AuthorBrassel, Alandis Kyle

ABSTRACT

Users worldwide enjoy digital goods such as music and e-books on a daily basis. They have become a major part of people's lives, with uses ranging from lighthearted entertainment to serious educational pursuits. In many cases, convenience and affordability make digital goods more preferable than their analog counterparts. However, users often cannot use digital goods as freely as they would analog goods. Courts, legislation, and businesses prohibit those users, accustomed to reselling unwanted hard-copy books or vinyl records, from reselling digital books and music. This confuses users as to what they can actually do with their digital goods. This Note proposes that the United States adopts a digital first sale doctrine based on normative principles pulled from E.U. and Canadian copyright law.

TABLE OF CONTENTS I. INTRODUCTION II. THE EVOLUTION OF DIGITAL CONFUSION: THE UNITED STATES MUSIC MARKET AS AN EXAMPLE A. Physical Expectation: The Balance of Rights in the Music Industry B. Digital Confusion: The Balance of Rights Shifts III. INTERNATIONAL EXHAUSTION: DISSONANCE AMONG THE NATIONS A. The Text of the WIPO Internet Treaties and the TRIPS Agreement B. The United States Regime: No Digital Resale Allowed C. The European Union: Digital Resale Possibly Allowed D. Canada: The Possible Tipping Point IV. Solving the U.S. Digital First Sale Problem Through the International Lens: Why Going Digital Makes Sense V. Conclusion I. INTRODUCTION

Now more than ever, consumers can enjoy copyrighted works in digital form. Smartphones and e-readers allow users to download music and books at the click of a button. Millions of vinyl records and compact discs now fit on a single hard drive the size of a book. The digital revolution has brought with it a level of convenience and affordability unimagined by previous generations of consumers.

Harsh use restrictions, however, cripple consumer enjoyment of the digital revolution. (1) Users are often prohibited from using digital products as they expect. (2) For example, a user is often forced to repurchase digital files if she wants to put the same song on multiple devices. (3) Digital confusion results from this disconnect between a given user's expectation of their scope of enjoyment of digital goods and its legal reality. As a result, a three-way legal tug-of-war is occurring between governments, copyright stakeholders (such as artists), and users to determine how to manage the digital revolution.

Since copyright's inception, governments around the world have had difficulty making copyright laws that keep pace with technology's ever-increasing ability to make works available to the public. (4) Just as the Guttenberg printing press made printed books more accessible, modern innovations--high-speed Internet, high-capacity media storage, and high-fidelity media file formats, for example--have made it easy for authors to disseminate copyrighted works in digital format globally. The mechanics of digital media, however, bring various questions to light that do not apply to physical media. These questions revolve around what legal rights attach to the act of purchase and resale: whether the purchase of digital media produces ownership or a license and whether the resale of a digital good across the Internet technically involves infringement. (5) In particular, because users of digital music and books generally expect to use their digital goods in the same manner as physical equivalents, digital confusion abounds. (6) Disputes arise around fair use, copying, and exhaustion. (7)

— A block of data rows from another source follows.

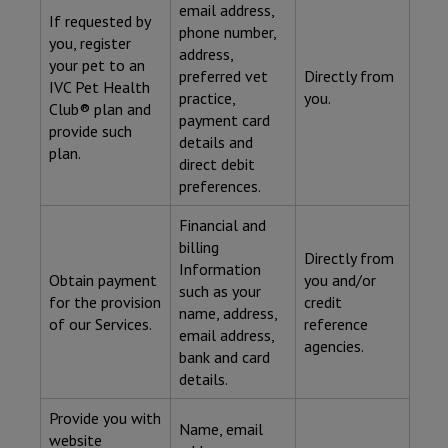
email address,
If requested by
phone number,
you, register
address,
your pet to an
preferred vet
Directly from
IVC Pet Health
practice,
you.
Club® plan and
payment card
provide such
details and
plan.
direct debit
preferences.
Financial and
billing
Directly from
Information
Obtain payment
you and/or
such as your
for the provision
credit
name, address,
of our Services.
reference
email address,
agencies.
bank and card
details.
Provide you with
Name, email
website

Digital confusion is heightened by the fact that a split exists in how different countries, different political unions, and different economic unions resolve these disputes. This is largely because the international intellectual property community has dealt with digital copyright issues inconsistently. (8) For instance, treaties sponsored by the World Intellectual Property Organization (WIPO) have tackled, with a fairly heavy hand, circumvention of technology meant to prevent unauthorized copying by requiring that countries provide a high level of protection to copyright owners. (9) Meanwhile, the World Trade Organization's (WTO) Agreement on Trade-Related Aspects of Intellectual Property Rights (TRIPs Agreement) recognizes exhaustion as a principle but has largely left the implementation of the exhaustion doctrine to signatory countries. (10)

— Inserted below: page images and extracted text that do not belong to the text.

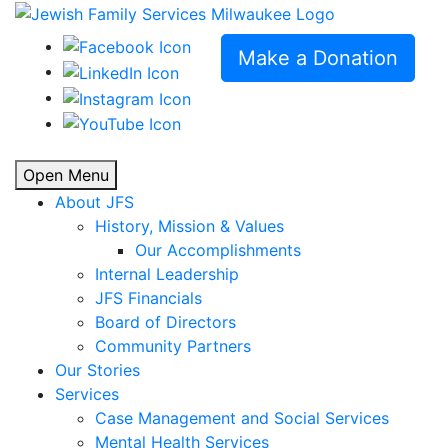
Make a Donation
Open Menu
About JFS
History, Mission & Values
Our Accomplishments
Internal Leadership
JFS Financials
Board of Directors
Community Partners
Our Stories
Services
Case Management and Social Services
Mental Health Services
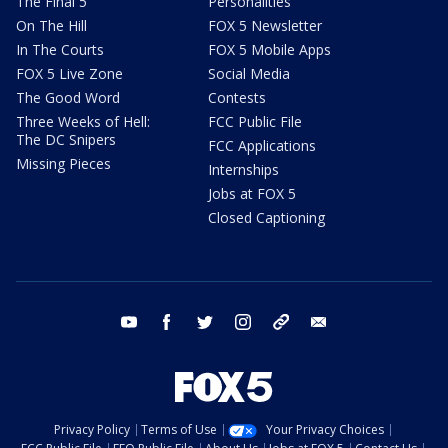
The Final 5
Personalities
On The Hill
FOX 5 Newsletter
In The Courts
FOX 5 Mobile Apps
FOX 5 Live Zone
Social Media
The Good Word
Contests
Three Weeks of Hell:
FCC Public File
The DC Snipers
FCC Applications
Missing Pieces
Internships
Jobs at FOX 5
Closed Captioning
youtube
facebook
twitter
instagram
tiktok
email
Privacy Policy
Terms of Use
Your Privacy Choices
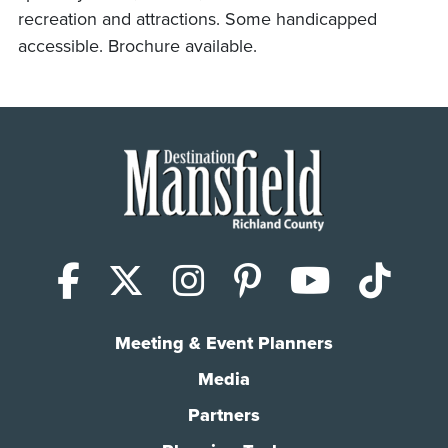
recreation and attractions. Some handicapped
accessible. Brochure available.
Facebook
X (Twitter)
Instagram
Pinterest
YouTub
Tik
Meeting & Event Planners
Media
Partners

Exhaustion, known in the United States as the "first sale doctrine," limits the ability of the copyright holder to control a work of art once it has been legally sold. (11) The United States does not recognize exhaustion in digital goods. (12) However, the European Union allows users to resell digital software distributed through a physical format (such as a DVD) as long as the original owner no longer has access to the product after it is sold. (13)

This Note suggests that to facilitate the dissemination of intellectual property in a global culture, it is imperative that countries eliminate digital confusion by coming to a consensus on the topic of digital exhaustion. (14) Doing so will align international copyright laws, facilitate a global distribution of cultural goods, allow authors to be fairly compensated for their work, leave room for technology to advance, and, most importantly, provide the public with certainty in their usage of digital goods, allowing them to enjoy culture and take advantage of secondary markets.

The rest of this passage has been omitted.